Special Session 116: Partial Differential Equations with Applications in Biology

Personalized Spatiotemporal Radiotherapy for GBM: A PDE-Constrained Optimization Study
Chiu-Yen Kao
Claremont McKenna College
USA
Co-Author(s):    Chiu-Yen Kao, Seyyed Abbas Mohammadi, and Mohsen Yousefnezhad
Abstract:
We develop a personalized optimization framework for designing spatio-temporal radiotherapy strategies for Glioblastoma Multiforme (GBM). The tumor dynamics are described by a reaction-diffusion model on patient-specific brain geometries, and the treatment objective is formulated as a PDE-constrained optimization problem in which the admissible targeting region is allowed to vary on each day of therapy.

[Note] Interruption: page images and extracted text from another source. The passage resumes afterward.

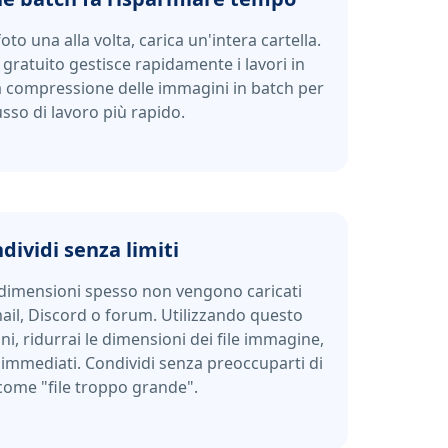
foto una alla volta, carica un'intera cartella.
 gratuito gestisce rapidamente i lavori in
a compressione delle immagini in batch per
usso di lavoro più rapido.
dividi senza limiti
di dimensioni spesso non vengono caricati
il, Discord o forum. Utilizzando questo
, ridurrai le dimensioni dei file immagine,
immediati. Condividi senza preoccuparti di
come "file troppo grande".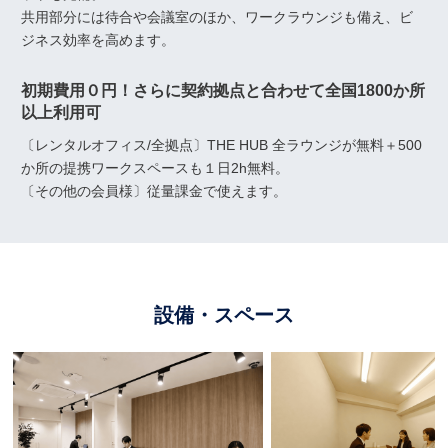
共用部分には待合や会議室のほか、ワークラウンジも備え、ビ
ジネス効率を高めます。
初期費用０円！さらに契約拠点と合わせて全国1800か所
以上利用可
〔レンタルオフィス/全拠点〕THE HUB 全ラウンジが無料＋500
か所の提携ワークスペースも１日2h無料。
〔その他の会員様〕従量課金で使えます。
設備・スペース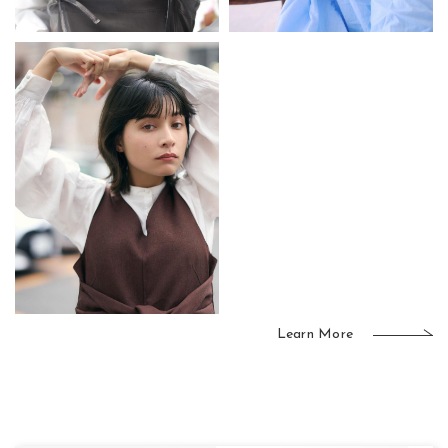
Learn More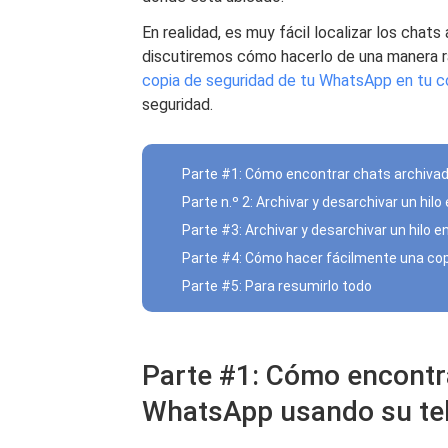
En realidad, es muy fácil localizar los cha
discutiremos cómo hacerlo de una manera 
copia de seguridad de tu WhatsApp en tu 
seguridad.
Parte #1: Cómo encontrar chats archivad
Parte n.º 2: Archivar y desarchivar un hi
Parte #3: Archivar y desarchivar un hilo e
Parte #4: Cómo hacer fácilmente una cop
Parte #5: Para resumirlo todo
Parte #1: Cómo encontr
WhatsApp usando su tel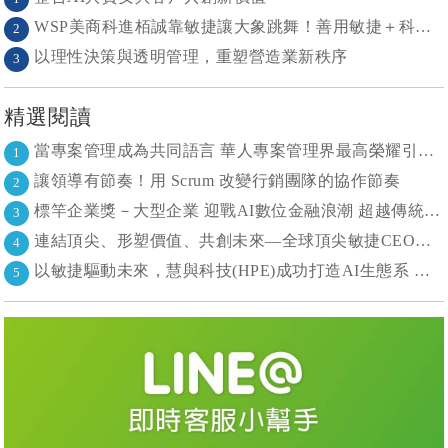
WSP美商科進栢誠靠敏捷讓大象跳舞！善用敏捷＋科技力， 大型工程也能快速迭代
2
以理性決策與透明管理，重塑營造業新秩序
3
精選閱讀
當專案管理成為共同語言 華人專案管理界最高榮耀引領的變革時代
1
讓領導有節奏！用 Scrum 改變行銷團隊的協作節奏
2
標竿企業獎－大型企業 迎戰AI數位金融浪潮 超越傳統的組織再定義
3
連結頂尖、形塑價值、共創未來—全球頂尖敏捷CEO聯誼會成立
4
以敏捷驅動未來，慧與科技(HPE)成功打造AI生態系 大型敏捷(LeSS)海納百川，讓複雜變簡單
5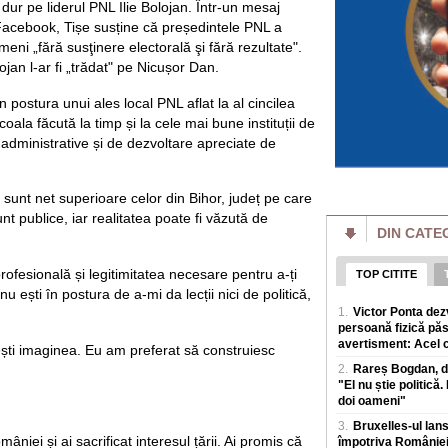
achite pentru o vizi
ă dur pe liderul PNL Ilie Bolojan. Într-un mesaj
Facebook, Tișe susține că președintele PNL a
Bulgaria face mili
eni „fără susţinere electorală şi fără rezultate".
Ministrul de la So
România cumpără
ojan l-ar fi „trădat" pe Nicușor Dan.
Bulgaria face milio
de la Sofia se lau
in postura unui ales local PNL aflat la al cincilea
masivBulgaria inre
ala făcută la timp și la cele mai bune instituții de
 administrative și de dezvoltare apreciate de
România a câștigat
Inteligență Artific
Cei opt elevi care
Internationala de In
j sunt net superioare celor din Bihor, județ pe care
perioada 2-8 augus
sunt publice, iar realitatea poate fi văzută de
DIN CATE
Poți slăbi fără să
top. Mai explică c
slăbire
ofesională și legitimitatea necesare pentru a-ți
TOP CITITE
Mulți oameni amana
u ești în postura de a-mi da lecții nici de politică,
timp pentru sala s
1.
Victor Ponta dez
Nutriționistul Tani
persoană fizică păs
avertisment: Acel ci
uiești imaginea. Eu am preferat să construiesc
Explicația lui Flo
2.
Rareș Bogdan, de
stadion: "Unii spu
plac băieții, de aia
"El nu știe politică.
doi oameni"
Florin Prunea (57 de
actual delegat UEFA
3.
Bruxelles-ul lan
pe rețelele de soci
âniei și ai sacrificat interesul țării. Ai promis că
împotriva României,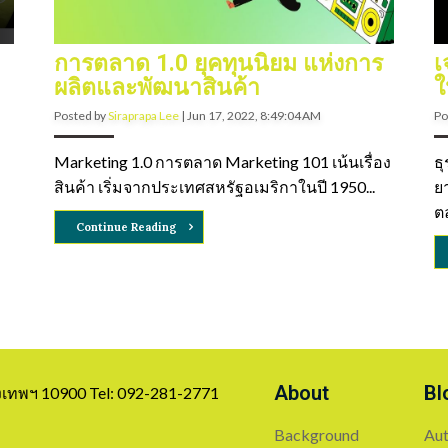
การตลาด 1.0 ยุคทุนนิยม แห่งการ
เ
ผลิตและพัฒนาสินค้า
ใ
Posted by
Siraprapa Lee
|
Jun 17, 2022, 8:49:04 AM
Po
Marketing 1.0 การตลาด Marketing 101 เน้นเรื่อง
ธุ
สินค้า เริ่มจากประเทศสหรัฐอเมริกาในปี 1950...
ย
ตล
Continue Reading
About
Bl
รุงเทพฯ 10900 Tel: 092-281-2771
Background
Aut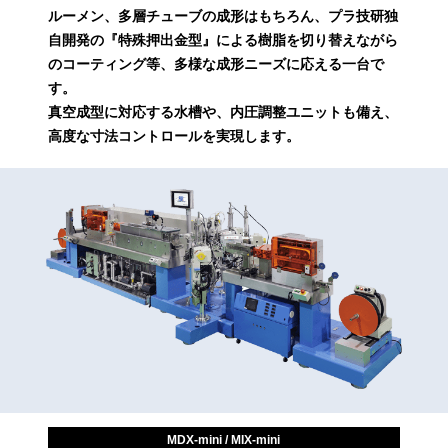
ルーメン、多層チューブの成形はもちろん、プラ技研独
自開発の『特殊押出金型』による樹脂を切り替えながら
のコーティング等、多様な成形ニーズに応える一台で
す。
真空成型に対応する水槽や、内圧調整ユニットも備え、
高度な寸法コントロールを実現します。
MDX-mini / MIX-mini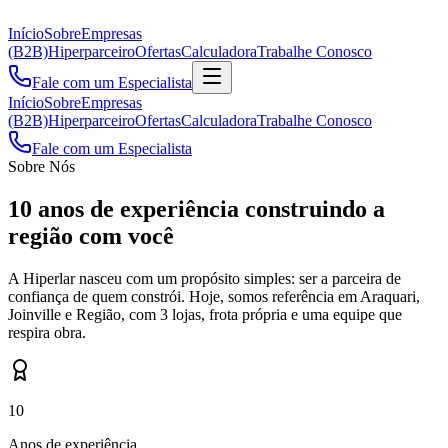
Início
Sobre
Empresas
(B2B)
Hiperparceiro
Ofertas
Calculadora
Trabalhe Conosco
Fale com um Especialista
Início
Sobre
Empresas
(B2B)
Hiperparceiro
Ofertas
Calculadora
Trabalhe Conosco
Fale com um Especialista
Sobre Nós
10 anos de experiência construindo a
região com você
A Hiperlar nasceu com um propósito simples: ser a parceira de
confiança de quem constrói. Hoje, somos referência em Araquari,
Joinville e Região, com 3 lojas, frota própria e uma equipe que
respira obra.
10
Anos de experiência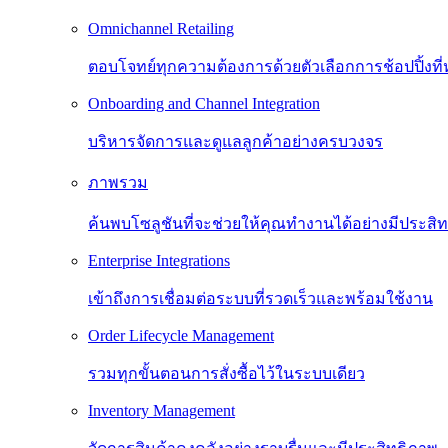
Omnichannel Retailing
ตอบโจทย์ทุกความต้องการด้วยตัวเลือกการช้อปปิ้งท
Onboarding and Channel Integration
บริหารจัดการและดูแลลูกค้าอย่างครบวงจร
ภาพรวม
ค้นพบโซลูชันที่จะช่วยให้คุณทำงานได้อย่างมีประสิทธิ
Enterprise Integrations
เข้าถึงการเชื่อมต่อระบบที่รวดเร็วและพร้อมใช้งาน
Order Lifecycle Management
รวมทุกขั้นตอนการสั่งซื้อไว้ในระบบเดียว
Inventory Management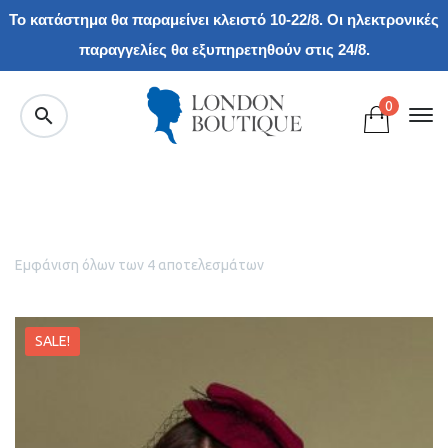
Το κατάστημα θα παραμείνει κλειστό 10-22/8. Οι ηλεκτρονικές
παραγγελίες θα εξυπηρετηθούν στις 24/8.
0
Εμφάνιση όλων των 4 αποτελεσμάτων
SALE!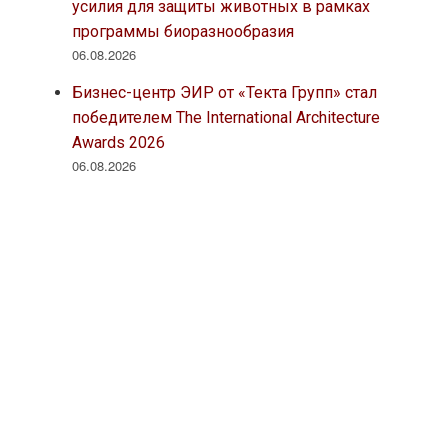
усилия для защиты животных в рамках
программы биоразнообразия
06.08.2026
Бизнес-центр ЭИР от «Текта Групп» стал
победителем The International Architecture
Awards 2026
06.08.2026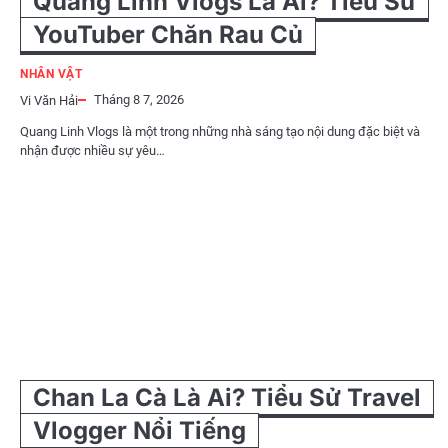
Quang Linh Vlogs Là Ai? Tiểu Sử
YouTuber Chăn Rau Củ
NHÂN VẬT
Tháng 8 7, 2026
Vi Văn Hải
Quang Linh Vlogs là một trong những nhà sáng tạo nội dung đặc biệt và
nhận được nhiều sự yêu…
Chan La Cà Là Ai? Tiểu Sử Travel
Vlogger Nổi Tiếng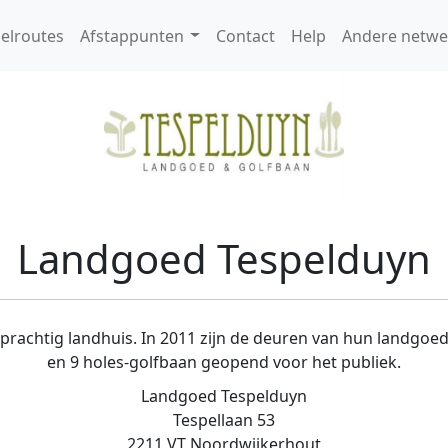
elroutes
Afstappunten
Contact
Help
Andere netwe
Landgoed Tespelduyn
prachtig landhuis. In 2011 zijn de deuren van hun landgoed
en 9 holes-golfbaan geopend voor het publiek.
Landgoed Tespelduyn
Tespellaan 53
2211 VT Noordwijkerhout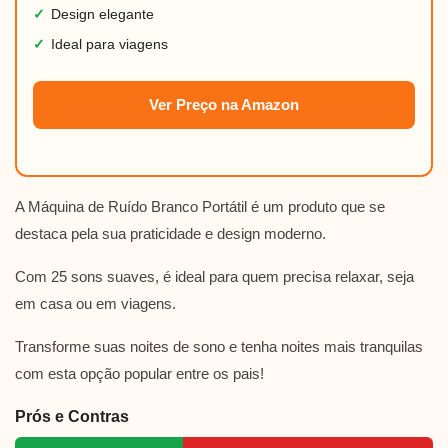
✓
Design elegante
✓
Ideal para viagens
Ver Preço na Amazon
A Máquina de Ruído Branco Portátil é um produto que se
destaca pela sua praticidade e design moderno.
Com 25 sons suaves, é ideal para quem precisa relaxar, seja
em casa ou em viagens.
Transforme suas noites de sono e tenha noites mais tranquilas
com esta opção popular entre os pais!
Prós e Contras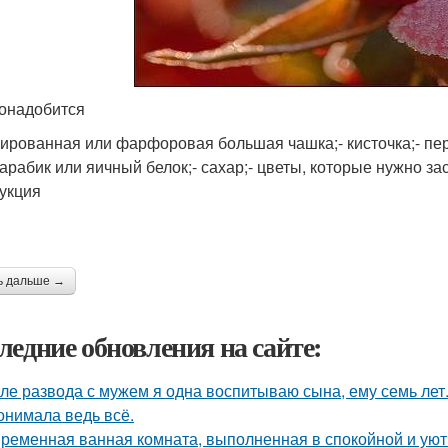
онадобится
лированная или фарфоровая большая чашка;- кисточка;- пер
арабик или яичный белок;- сахар;- цветы, которые нужно за
укция
ь дальше →
ледние обновления на сайте:
ле развода с мужем я одна воспитываю сына, ему семь лет
онимала ведь всё.
ременная ванная комната, выполненная в спокойной и уютн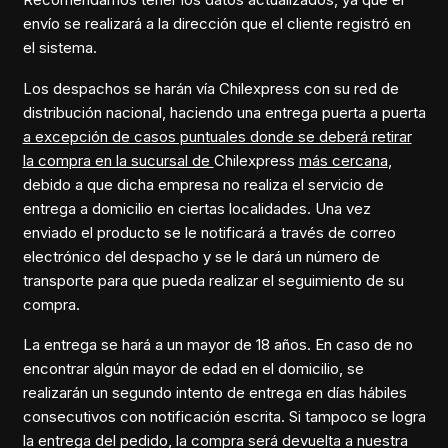
envío se realizará a la dirección que el cliente registró en
el sistema.
Los despachos se harán vía Chilexpress con su red de
distribución nacional, haciendo una entrega puerta a puerta
a excepción de casos puntuales donde se deberá retirar
la compra en la sucursal de
Chilexpress
más cercana
,
debido a que dicha empresa no realiza el servicio de
entrega a domicilio en ciertas localidades. Una vez
enviado el producto se le notificará a través de correo
electrónico del despacho y se le dará un número de
transporte para que pueda realizar el seguimiento de su
compra.
La entrega se hará a un mayor de 18 años. En caso de no
encontrar algún mayor de edad en el domicilio, se
realizarán un segundo intento de entrega en días hábiles
consecutivos con notificación escrita. Si tampoco se logra
la entrega del pedido, la compra será devuelta a nuestra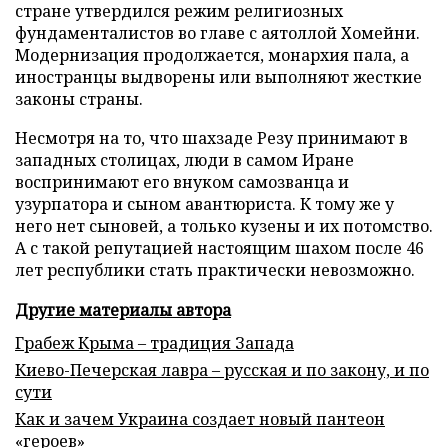
стране утвердился режим религиозных
фундаменталистов во главе с аятоллой Хомейни.
Модернизация продолжается, монархия пала, а
иностранцы выдворены или выполняют жесткие
законы страны.
Несмотря на то, что шахзаде Резу принимают в
западных столицах, люди в самом Иране
воспринимают его внуком самозванца и
узурпатора и сыном авантюриста. К тому же у
него нет сыновей, а только кузены и их потомство.
А с такой репутацией настоящим шахом после 46
лет республики стать практически невозможно.
Другие материалы автора
Грабеж Крыма – традиция Запада
Киево-Печерская лавра – русская и по закону, и по
сути
Как и зачем Украина создает новый пантеон
«героев»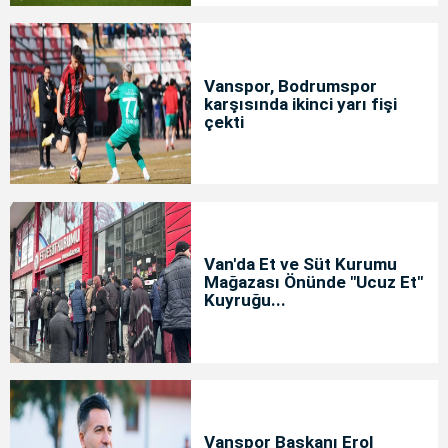
Vanspor, Bodrumspor
karşısında ikinci yarı fişi
çekti
Van'da Et ve Süt Kurumu
Mağazası Önünde "Ucuz Et"
Kuyruğu...
Vanspor Başkanı Erol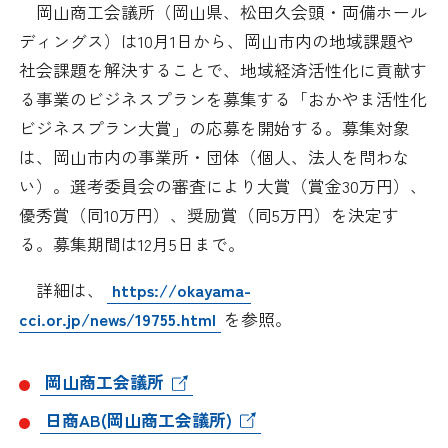
岡山商工会議所（岡山県、松田久会頭・両備ホール
日本商工会議所とは
検定試験
ディングス）は10月1日から、岡山市内の地域課題や
調査・研究
社会課題を解決することで、地域経済活性化に貢献す
組織概要
ビジネス交流
る事業のビジネスプランを募集する「おかやま活性化
ビジネスプラン大賞」の応募を開始する。募集対象
役員紹介
海外ビジネス・貿易証明
は、岡山市内の事業所・団体（個人、法人を問わな
い）。選考委員会の審査により大賞（賞金30万円）、
日商のあゆみ
情報提供・広報
優秀賞（同10万円）、奨励賞（同5万円）を決定す
る。募集期間は12月5日まで。
委員会・専門委員会
その他サービス
詳細は、
https://okayama-
青年部・女性会
cci.or.jp/news/19755.html
を参照。
日商創立100周年宣言
岡山商工会議所
情報公開
日商AB(岡山商工会議所)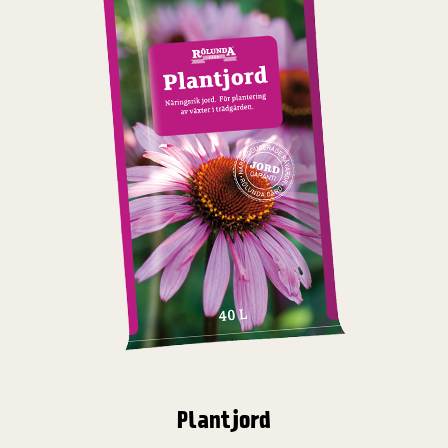
Plantjord
Planteringsjord är den vanligaste jorden, och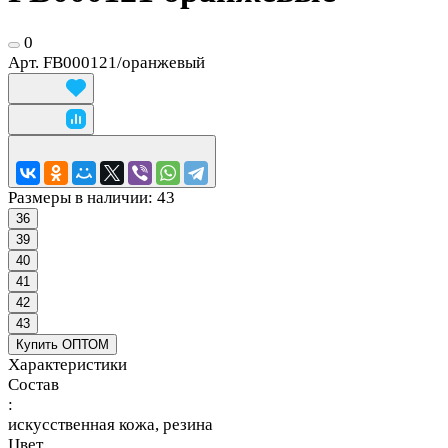
0
Арт.
FB000121/оранжевый
Размеры в наличии:
43
36
39
40
41
42
43
Купить ОПТОМ
Характеристики
Состав
:
искусственная кожа, резина
Цвет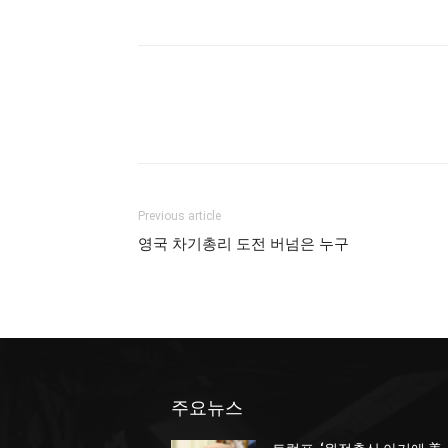
Previous article
영국 차기총리 도전 버넘은 누구
주요뉴스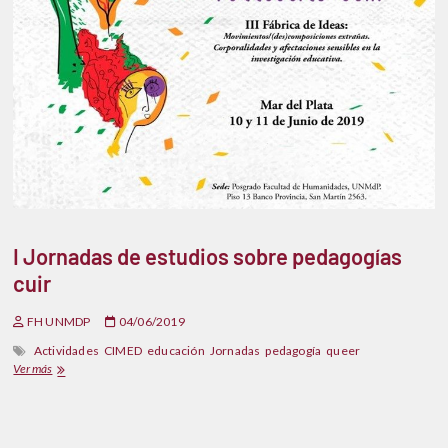
I Jornadas de estudios sobre pedagogías
cuir
FH UNMDP
04/06/2019
Actividades
CIMED
educación
Jornadas
pedagogía
queer
Ver más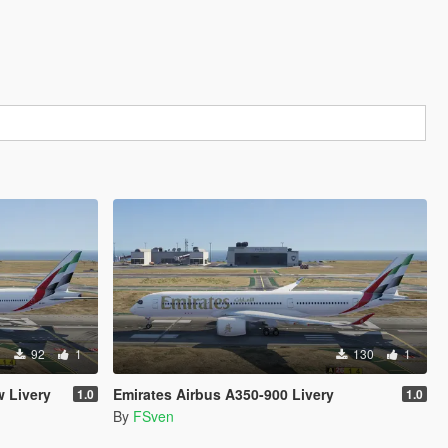
92
1
130
1
 Livery
Emirates Airbus A350-900 Livery
1.0
1.0
By
FSven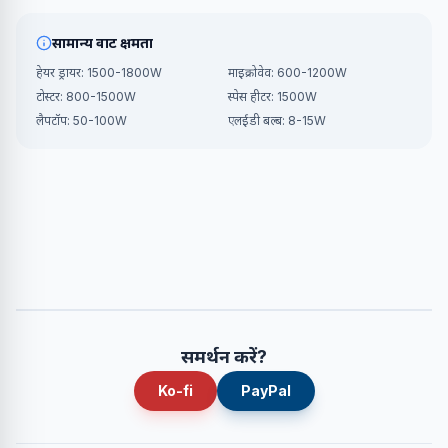
सामान्य वाट क्षमता
हेयर ड्रायर: 1500-1800W
माइक्रोवेव: 600-1200W
टोस्टर: 800-1500W
स्पेस हीटर: 1500W
लैपटॉप: 50-100W
एलईडी बल्ब: 8-15W
समर्थन करें?
Ko-fi
PayPal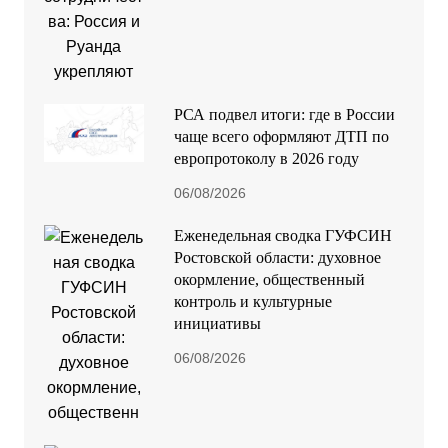
РСА подвел итоги: где в России
чаще всего оформляют ДТП по
европротоколу в 2026 году
06/08/2026
Еженедельная сводка ГУФСИН
Ростовской области: духовное
окормление, общественный
контроль и культурные
инициативы
06/08/2026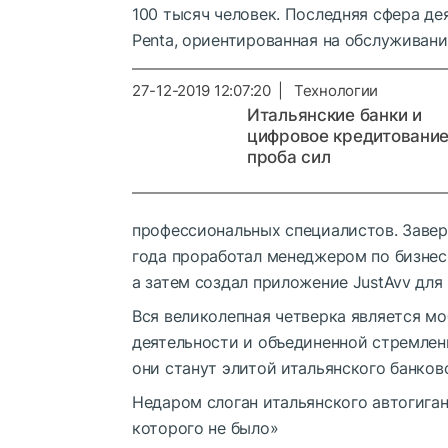
100 тысяч человек. Последняя сфера д
Penta, ориентированная на обслуживани
27-12-2019 12:07:20 | Технологии
Итальянские банки и
цифровое кредитование
проба сил
профессиональных специалистов. Завер
года проработал менеджером по бизнес-р
а затем создал приложение JustAvv для
Вся великолепная четверка является м
деятельности и объединенной стремлен
они станут элитой итальянского банков
Недаром слоган итальянского автогиганта
которого не было»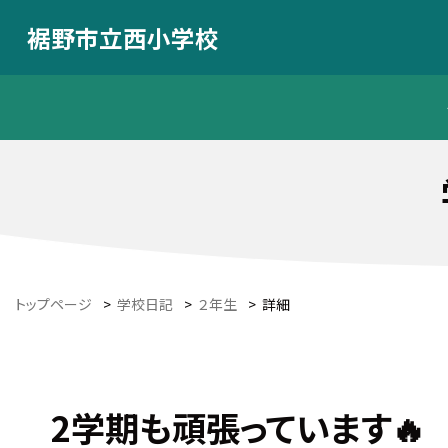
裾野市立西小学校
トップページ
>
学校日記
>
２年生
>
詳細
2学期も頑張っています🔥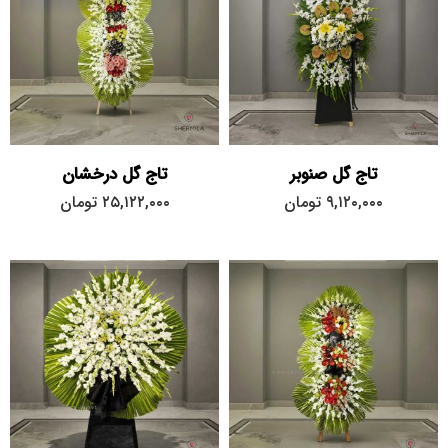
تاج گل صنوبر
تاج گل درخشان
۹,۱۲۰,۰۰۰
تومان
۲۵,۱۲۲,۰۰۰
تومان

The resulting optimization requires repeated solutions of the state and adjoint equations, and we implement an adjoint-driven gradient algorithm with line search and projection to enforce clinical dose constraints. To improve robustness, the algorithm is first validated on a simplified surrogate model before being applied to full patient data. The proposed framework generates patient-specific targeting volumes informed by clinical and radiological parameters, producing a dynamic treatment region that adapts to tumor evolution rather than relying on standard fixed or population-based margins. Our results demonstrate that incorporating daily adaptability into the optimization process can lead to substantially different and potentially more effective treatment targets. This study highlights the potential of PDE-constrained optimization as a mathematical tool for personalized radiotherapy planning.